Colbert grew up in Charleston, S.C., the youngest of 11 children. But the family was struck by tragedy when his father and two brothers were killed in a 1974 plane crash.

Colbert was 10 at the time, and his other siblings had already grown up and moved away, leaving just him and his mom.

He was traumatized by the loss and withdrew into books. Colbert barely graduated high school, and, as he recently told GQ, later found his way into improv theatre where one director advised young comics to "learn to love the bomb."

That is, embrace one's failures and disasters.

"Boy, did I have a bomb when I was 10," he told GQ. "That was quite an explosion.

"That might be why you don't see me as someone angry and working out my demons onstage. It's that I love the thing that I most wish had not happened."

Speaking in tongues

All that reading turned Colbert into a huge fan of science-fiction and fantasy most notably the works of J.R.R. Tolkien.

Colbert knows hobbits and dragons like most people know their phone number. He is reportedly fluent in Quenya, a fictional language spoken by Tolkien's elves.

He and actor James Franco, a fellow fan, have thrown down on Tolkien trivia twice on air (Franco lost by a mile, both times) and in 2013 Colbert put an insanely esoteric question to director Peter Jackson during a live video chat in advance of the second Hobbit movie, in which Colbert made a cameo appearance.

Losing the accent

About the same time he was picking up Quenya, Colbert was also working to drop the southern drawl of his home state.

He has said he learned at a young age, from watching TV, that southern accents were often taken as a sign of stupidity.

"And that's not true. Southern people are not stupid. But I didn't want to seem stupid. I wanted to seem smart," he told 60 Minutes in 2006.

So the fake newsman-to-be retaught himself to speak by imitating TV newsmen.

Bending an ear

Keen observers will note that Colbert's right ear sticks out at an odd angle. He's been deaf in that one since he was a child, when surgery meant to fix a perforated eardrum caused damage to his inner ear.

"I had this weird tumour as a kid," Colbert told The New Yorker in 2005, "and they scooped it out with a melon baller."

The condition diverted him from an early interest in marine biology because he's unable to scuba dive.

But, as he demonstrated during an interview with his Late Show predecessor David Letterman, he can now tuck that ear inside itself, and pop it free at will.

Talking about God

Colbert is a deeply devout Roman Catholic and continued to teach Sunday school, schedule permitting, at his parish in New Jersey during his rise to fame on The Colbert Report.

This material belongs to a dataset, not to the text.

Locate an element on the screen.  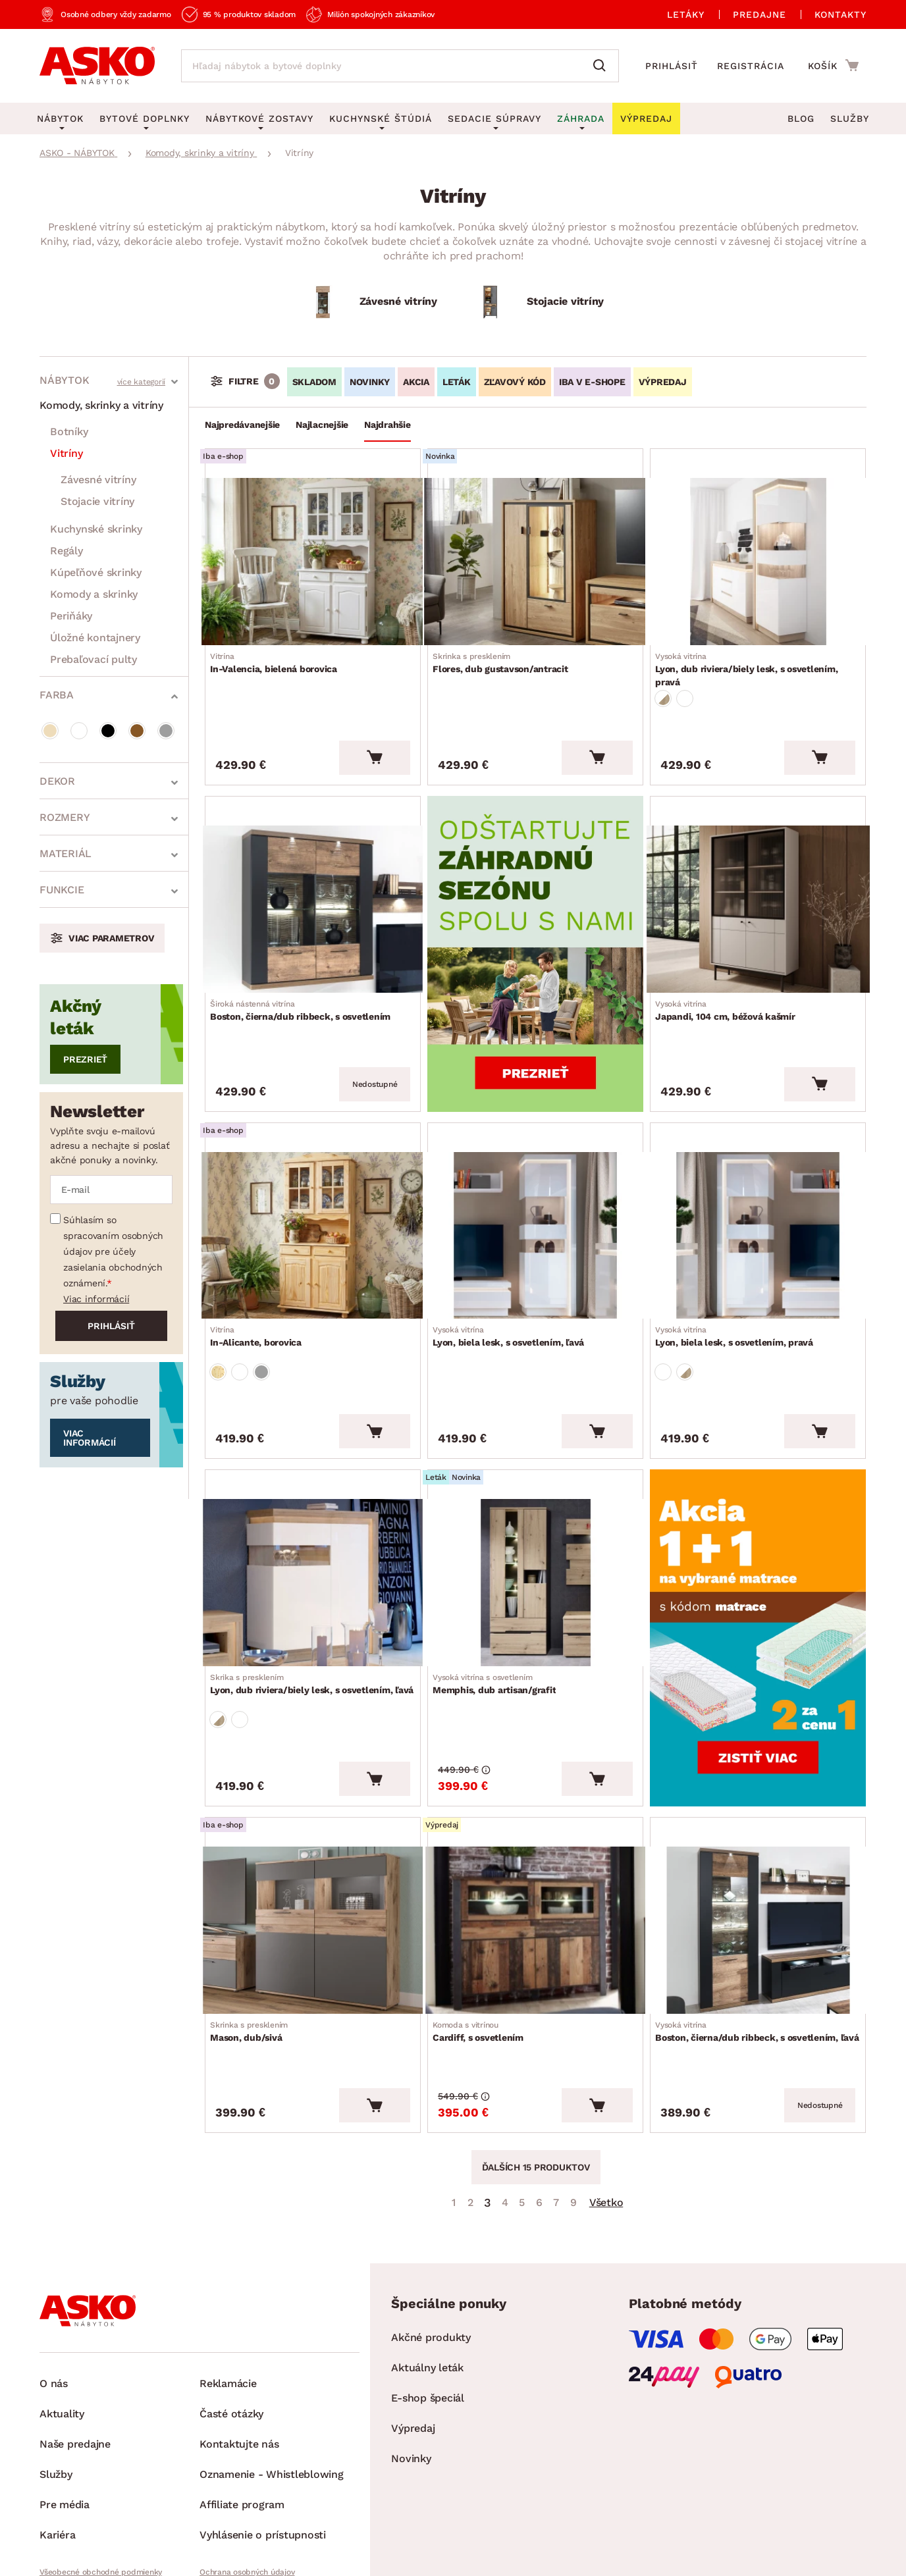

It remains to be seen if his duties at The Late Show will leave much time for catechism with schoolkids. But Colbert's faith has remained evident throughout his career whether in the humourous "This Week in God" segments he used to do on The Daily Show or when he dropped dead-serious scripture ("Whatsoever you do...") into his testimony to a U.S. congressional committee on migrant workers.

He credited his mother for her religious insight in a 2012 interview with the New York Times Magazine.

"She taught me to be grateful for my life regardless of what that entailed, and that's directly related to the image of Christ on the cross and the example of sacrifice that he gave us," he said.